▸ **Requirement**: Could you reproduce the entries exactly, omitting every picture?

** Opening Provided records block **

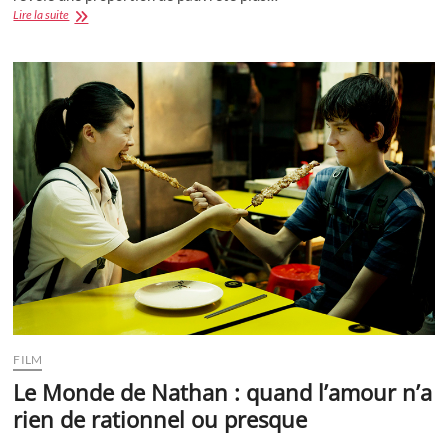
Etude
Lire la suite
:
La
difficulté
d’être
une
maman
solo
FILM
Le Monde de Nathan : quand l’amour n’a
rien de rationnel ou presque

** Closing Provided records block **

▸ **Solution**:
Etude
Lire la suite
:
La
difficulté
d’être
une
maman
solo
FILM
Le Monde de Nathan : quand l’amour n’a
rien de rationnel ou presque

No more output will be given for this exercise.